When Russia invaded Ukraine, it shook all of the West's certainties, not just the lazy, ugly ones we prefer not to think about. This is a war many believed was impossible now: a war involving cavalcades of big tanks rolling into cities and children hiding in bomb shelters. It is a vanity project by a bloated, paranoid, ruthless megalomaniac – who was until recently seen as "someone you could do business with". And now it poses an existential threat to the world as we know it, this hot war that may become a cyberwar and even a nuclear war.

The fact that many young people are watching it happen in real time on their phones contributes to their sense of proximity to it. If Vietnam was the first television war, and the Gulf War was the first to get the rolling news treatment, and the Arab Spring was seen as the Twitter revolution, this is the so-called TikTok war. It is certainly not the first to be covered in real time on social media, but for many young people, it is the first they will witness live and unfiltered.

Ukrainian people didn't ask to be a wake-up call about white European exceptionalism or colonialist tropes about conflict. They didn't ask to be patted on the head for their bravery

They can sit in their bedroom in Kilkenny and listen to TikTokker Kristina Korban in Kyiv talk fluently, in English, about the struggle of rationing out the remaining food for the now – she has to stop and count them up – 17 people taking refuge in her home. They can listen to Putin's deranged ranting about neo-Nazis and "empires of lies", and contrast it with the steely resolve of Volodymyr Zelenskiy. They can witness the distressing aftermath of a missile strike in Chernihiv that killed 33 people. They can hear the screams of raw, human anguish. Afterwards, they may not be able to unhear them.

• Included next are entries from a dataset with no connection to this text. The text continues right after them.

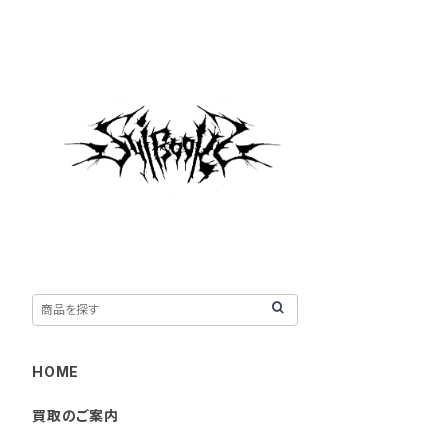
HOME
買取のご案内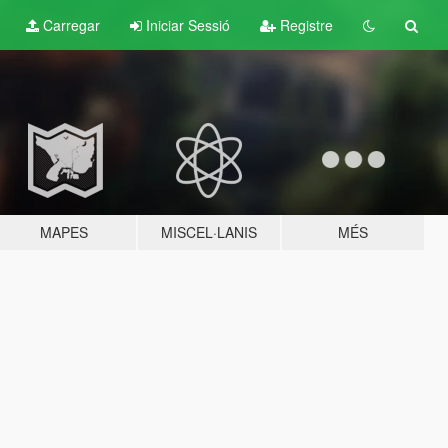
Carregar
Iniciar Sessió
Registre
MAPES
MISCEL·LANIS
MÉS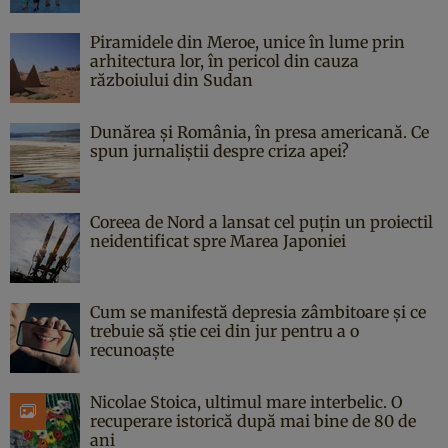
Piramidele din Meroe, unice în lume prin
arhitectura lor, în pericol din cauza
războiului din Sudan
Dunărea și România, în presa americană. Ce
spun jurnaliștii despre criza apei?
Coreea de Nord a lansat cel puțin un proiectil
neidentificat spre Marea Japoniei
Cum se manifestă depresia zâmbitoare și ce
trebuie să știe cei din jur pentru a o
recunoaște
Nicolae Stoica, ultimul mare interbelic. O
recuperare istorică după mai bine de 80 de
ani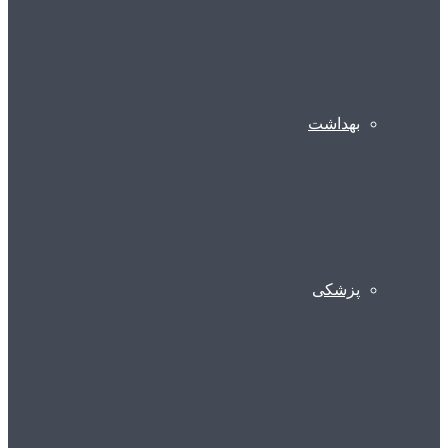
بهداشت
پزشکی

Two things can be true at once. It is true that this invasion has exposed the worst of white, western exceptionalism and the dangerous, dithering complacency that underscores it. It is also true that it has brought out the best in many people: the Berliners who flocked to the train station to offer a home to strangers arriving from Ukraine. The Polish people manning stalls at the border offering food and essential supplies to refugees.

It's worth remembering that Ukrainians didn't choose to be either an inspiration or a cautionary tale. "I don't mean to be rude," Inna Sovsun, the Ukrainian MP, said on Twitter, in response to US secretary of state Antony Blinken who spoke about the "inspiring resolve Ukraine is showing". "But I don't want to be inspiring. I want to be able to read a book to my son in our home before he goes to sleep." What she wants, she wrote, is western countries to stop trading with Russia and impose a no-fly zone over Ukraine.

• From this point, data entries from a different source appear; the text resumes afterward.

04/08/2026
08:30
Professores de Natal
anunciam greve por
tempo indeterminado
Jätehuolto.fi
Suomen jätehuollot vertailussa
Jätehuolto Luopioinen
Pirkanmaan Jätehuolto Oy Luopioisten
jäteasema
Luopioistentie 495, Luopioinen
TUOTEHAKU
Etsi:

Ukrainian people didn't ask to be a wake-up call about white European exceptionalism or colonialist tropes about conflict. They didn't ask to be patted on the head for their bravery. They didn't ask to unleash a spate of navel-gazing about why Europeans were so certain this couldn't happen to "people like us". Those are issues the rest of Europe will have to confront. What they did ask for, what they are asking for, is for Europe, the US and Nato to take meaningful action.